A+ info from @lpolovets today on @immad / @BankMercury's webinar on seed stage funding.
In case you missed it, here's a recap:
Contents:
- Getting the meeting
- You got a meeting, now what?
- After the pitch
- Seed Valuations
- Exits
- Remote teams
- Portfolio conflicts
- Vison/plan
- Founder flags
- After getting the investment
- Founder compensation
- Pandemic centric ideas
- Prospecting investors
Getting the meeting:
- Intros from network are important
- Cold outreach works too, but make sure to demonstrate why your company is among the 1-3% worthy of more time
- Avoid superficial personalization
You got a meeting, now what?
- Succinct pitches win (1/3 of meeting on the pitch, rest for questions)

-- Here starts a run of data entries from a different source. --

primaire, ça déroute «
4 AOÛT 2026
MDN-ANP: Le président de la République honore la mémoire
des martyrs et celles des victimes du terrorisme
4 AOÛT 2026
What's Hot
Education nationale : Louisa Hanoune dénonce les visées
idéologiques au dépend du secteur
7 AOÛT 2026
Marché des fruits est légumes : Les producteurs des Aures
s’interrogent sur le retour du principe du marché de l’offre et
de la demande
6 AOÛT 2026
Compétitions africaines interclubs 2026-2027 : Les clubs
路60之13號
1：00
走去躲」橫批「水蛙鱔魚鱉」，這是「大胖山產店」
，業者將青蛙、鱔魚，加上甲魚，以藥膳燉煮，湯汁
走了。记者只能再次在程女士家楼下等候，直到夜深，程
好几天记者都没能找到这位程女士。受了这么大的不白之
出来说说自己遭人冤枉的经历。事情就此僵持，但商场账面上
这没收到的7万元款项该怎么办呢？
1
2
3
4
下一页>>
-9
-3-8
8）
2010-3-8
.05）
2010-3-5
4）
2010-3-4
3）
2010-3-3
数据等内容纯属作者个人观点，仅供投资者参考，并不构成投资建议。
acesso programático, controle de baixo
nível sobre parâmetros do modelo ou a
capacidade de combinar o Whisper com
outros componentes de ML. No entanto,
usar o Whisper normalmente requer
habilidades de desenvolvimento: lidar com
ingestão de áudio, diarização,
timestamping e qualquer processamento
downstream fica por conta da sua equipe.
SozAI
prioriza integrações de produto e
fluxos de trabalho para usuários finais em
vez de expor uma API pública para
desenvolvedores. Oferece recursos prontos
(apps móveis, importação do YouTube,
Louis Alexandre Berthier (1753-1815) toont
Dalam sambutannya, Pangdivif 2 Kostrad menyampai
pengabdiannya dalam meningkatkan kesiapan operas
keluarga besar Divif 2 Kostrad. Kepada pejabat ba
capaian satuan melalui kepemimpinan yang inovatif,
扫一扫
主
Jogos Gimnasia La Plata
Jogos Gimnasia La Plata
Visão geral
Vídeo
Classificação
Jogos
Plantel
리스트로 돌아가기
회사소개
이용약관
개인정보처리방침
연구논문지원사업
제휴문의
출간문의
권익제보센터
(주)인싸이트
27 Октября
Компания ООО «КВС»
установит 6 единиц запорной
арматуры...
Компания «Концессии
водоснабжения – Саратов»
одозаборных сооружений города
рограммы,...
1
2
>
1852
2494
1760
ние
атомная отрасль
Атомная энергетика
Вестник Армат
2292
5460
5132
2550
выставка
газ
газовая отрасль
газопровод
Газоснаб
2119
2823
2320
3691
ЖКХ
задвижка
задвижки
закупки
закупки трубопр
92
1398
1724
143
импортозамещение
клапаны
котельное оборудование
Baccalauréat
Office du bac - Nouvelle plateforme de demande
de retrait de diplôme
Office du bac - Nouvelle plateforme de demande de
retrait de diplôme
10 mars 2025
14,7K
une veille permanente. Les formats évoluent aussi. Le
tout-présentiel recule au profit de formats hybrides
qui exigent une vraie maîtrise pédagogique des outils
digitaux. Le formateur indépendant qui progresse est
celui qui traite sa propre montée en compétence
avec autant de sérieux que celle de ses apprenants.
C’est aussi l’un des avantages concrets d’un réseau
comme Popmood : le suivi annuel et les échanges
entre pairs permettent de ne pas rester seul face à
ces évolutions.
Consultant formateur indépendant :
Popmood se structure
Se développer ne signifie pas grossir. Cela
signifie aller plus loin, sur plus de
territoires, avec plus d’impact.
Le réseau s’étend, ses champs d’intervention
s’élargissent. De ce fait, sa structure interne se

- Consider leading with a demo in the pitch. It may come across better over a virtual pitch
- Don't over or under exaggerate
- Send deck before
- Be confident & energetic
After the pitch:
- Follow-ups are worthwhile but remember not everyone responds
- Check-in after a few days, then after a few more, then write it off and move on
On seed valuations:
- Understand that investors pattern match to the other deals they see
- Aim to raise enough for next 18-24 months + ~ 20%
- Avoid giving valuations, set a raise amount, and let the market set the terms
On seed valuations (cont'd):
- Work backward from Series A. What will those investors want to see? How much $$ will it take to get there?

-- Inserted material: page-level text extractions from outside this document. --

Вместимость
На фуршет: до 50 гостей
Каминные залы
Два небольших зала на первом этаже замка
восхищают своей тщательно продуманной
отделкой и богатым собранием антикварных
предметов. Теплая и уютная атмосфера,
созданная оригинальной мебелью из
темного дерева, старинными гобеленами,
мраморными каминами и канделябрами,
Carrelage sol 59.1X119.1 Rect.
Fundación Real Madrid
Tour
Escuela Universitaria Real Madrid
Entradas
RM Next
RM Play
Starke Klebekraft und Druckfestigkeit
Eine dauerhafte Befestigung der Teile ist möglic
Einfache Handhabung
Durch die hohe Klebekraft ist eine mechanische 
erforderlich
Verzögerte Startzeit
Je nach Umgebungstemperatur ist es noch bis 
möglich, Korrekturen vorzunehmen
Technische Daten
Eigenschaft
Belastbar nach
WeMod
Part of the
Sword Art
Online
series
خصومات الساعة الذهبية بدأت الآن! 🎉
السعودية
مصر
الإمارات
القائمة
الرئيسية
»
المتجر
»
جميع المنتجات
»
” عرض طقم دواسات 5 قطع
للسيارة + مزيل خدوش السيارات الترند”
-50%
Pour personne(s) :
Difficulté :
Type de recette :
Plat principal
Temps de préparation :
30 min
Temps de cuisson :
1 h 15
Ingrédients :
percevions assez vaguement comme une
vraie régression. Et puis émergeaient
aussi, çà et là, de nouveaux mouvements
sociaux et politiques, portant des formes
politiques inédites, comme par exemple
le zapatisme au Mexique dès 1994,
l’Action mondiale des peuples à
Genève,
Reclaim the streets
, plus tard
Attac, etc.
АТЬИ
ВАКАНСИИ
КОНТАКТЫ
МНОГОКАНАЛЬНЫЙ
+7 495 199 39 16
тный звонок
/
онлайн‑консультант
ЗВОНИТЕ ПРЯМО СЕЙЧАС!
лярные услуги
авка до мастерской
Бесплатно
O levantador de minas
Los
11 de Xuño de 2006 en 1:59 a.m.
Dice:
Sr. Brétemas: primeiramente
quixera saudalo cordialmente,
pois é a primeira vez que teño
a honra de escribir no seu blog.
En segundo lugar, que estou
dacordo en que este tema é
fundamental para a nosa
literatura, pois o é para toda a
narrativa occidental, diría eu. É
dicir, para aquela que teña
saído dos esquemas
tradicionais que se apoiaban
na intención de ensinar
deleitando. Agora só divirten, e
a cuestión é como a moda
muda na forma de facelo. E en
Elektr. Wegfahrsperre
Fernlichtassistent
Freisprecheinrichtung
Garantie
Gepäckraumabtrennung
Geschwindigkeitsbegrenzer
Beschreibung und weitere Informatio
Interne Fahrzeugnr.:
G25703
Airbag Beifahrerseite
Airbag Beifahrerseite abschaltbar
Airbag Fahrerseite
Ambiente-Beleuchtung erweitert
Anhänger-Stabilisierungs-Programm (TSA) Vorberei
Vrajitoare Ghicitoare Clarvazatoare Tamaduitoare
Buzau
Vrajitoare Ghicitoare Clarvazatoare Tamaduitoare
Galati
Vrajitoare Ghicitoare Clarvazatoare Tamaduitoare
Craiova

- Remember that investors contend with fund sizes. Any investment should be able to return the fund.
On exits:
- Exits follow a bell curve: not good, okay, and good.
- Unaligned when founder is leaving a clear path to higher val in 5 years for an exit now
- Otherwise, if founder gave it his/her all an exit is acceptable
On remote teams:
- Care less and less about them, but depends on company and product
- It may be hard for investor to get you a VP candidate outside investor's area.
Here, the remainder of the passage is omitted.